Saturday, November 14, 2009

Do you think that the prices of medical and dental care are inflated because?

the main way they are paid for is through insurance companies? They can pretty much set whatever price they want, and they do.





If all insurance dissapeared tomorrow I dont think anyone but upper class people could afford health care.





I went to the emergency room after a weight lifting injury and I was charged $300 for each doctor that came in and just said "hello, how are you" 4 doctors, what kind of crap is that? And the nurses did most if not all of the work, they are the ones that are under-paid.

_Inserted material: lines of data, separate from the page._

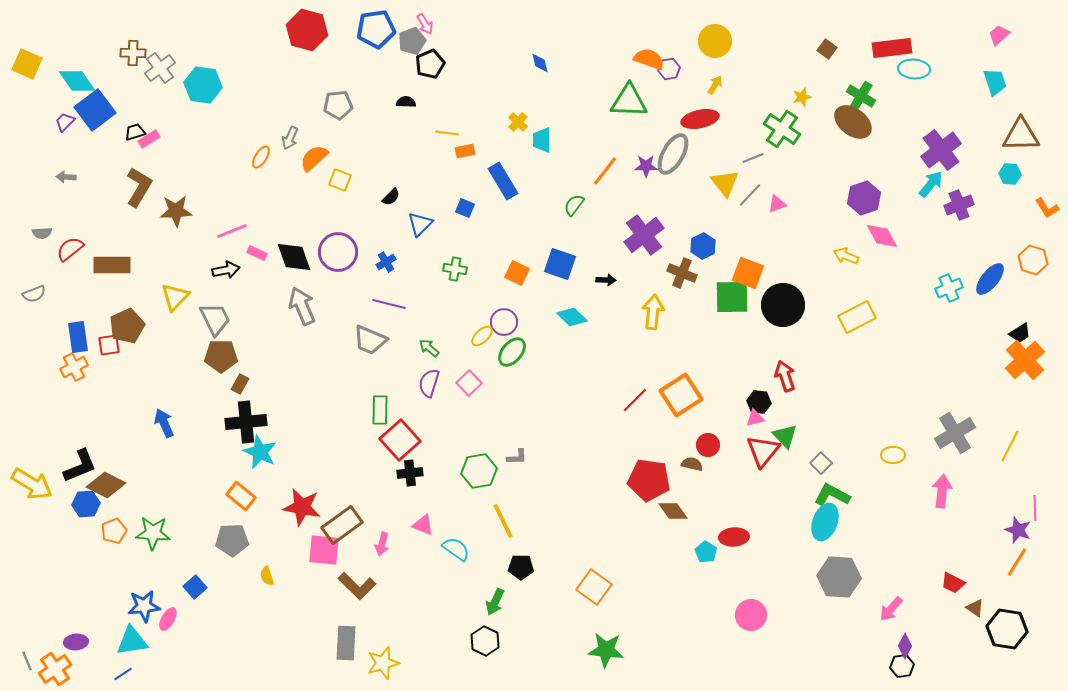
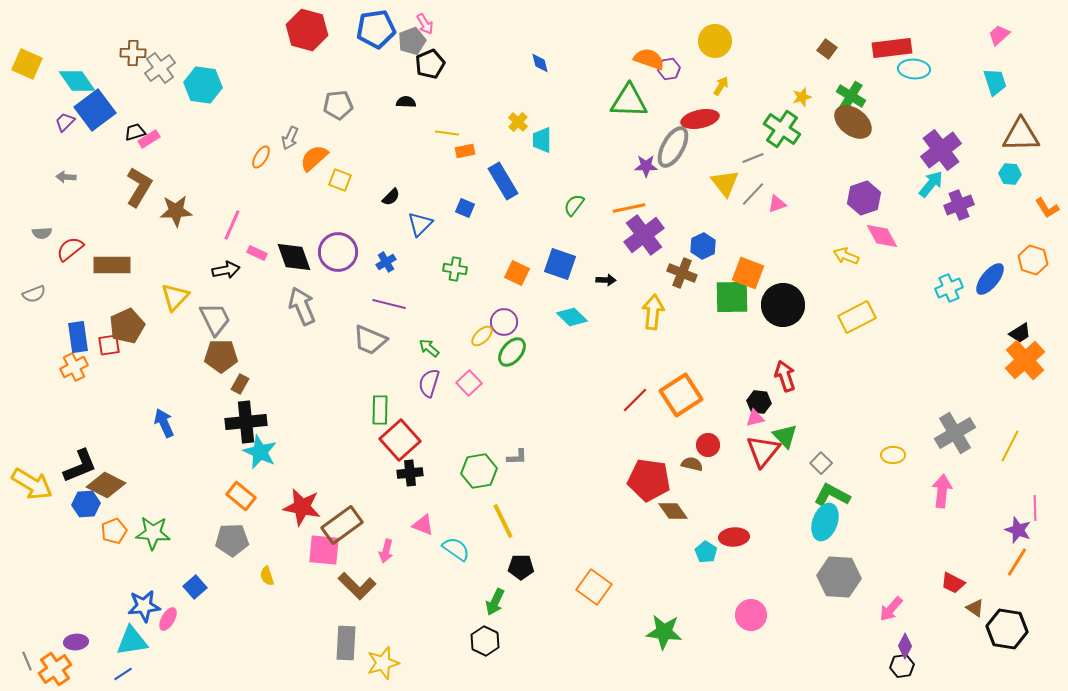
yellow arrow at (715, 85): moved 6 px right, 1 px down
green cross at (861, 96): moved 10 px left
gray ellipse at (673, 154): moved 7 px up
orange line at (605, 171): moved 24 px right, 37 px down; rotated 40 degrees clockwise
gray line at (750, 195): moved 3 px right, 1 px up
pink line at (232, 231): moved 6 px up; rotated 44 degrees counterclockwise
pink arrow at (382, 544): moved 4 px right, 7 px down
green star at (606, 650): moved 58 px right, 18 px up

Do you think that the prices of medical and dental care are inflated because?
Charges are inflated because of insurance companies and government ineptitude and meddling:


When 75% of the people who declare bankruptcy over medical bills ARE INSURED, then insurance is CLEARLY not the answer.


"Aldrich’s situation is "asinine" but increasingly common, said Dr. Deborah Thorne of Ohio University. Thorne, co-author of a widely quoted 2005 study that found medical bills contributed to nearly half of the 1.5 million personal bankruptcies filed in the U.S. each year, said that ratio has likely worsened since the data was gathered.


...


Like Aldrich, Thorne said, three-quarters of the individuals in the study who declared bankruptcy because of health problems were insured. "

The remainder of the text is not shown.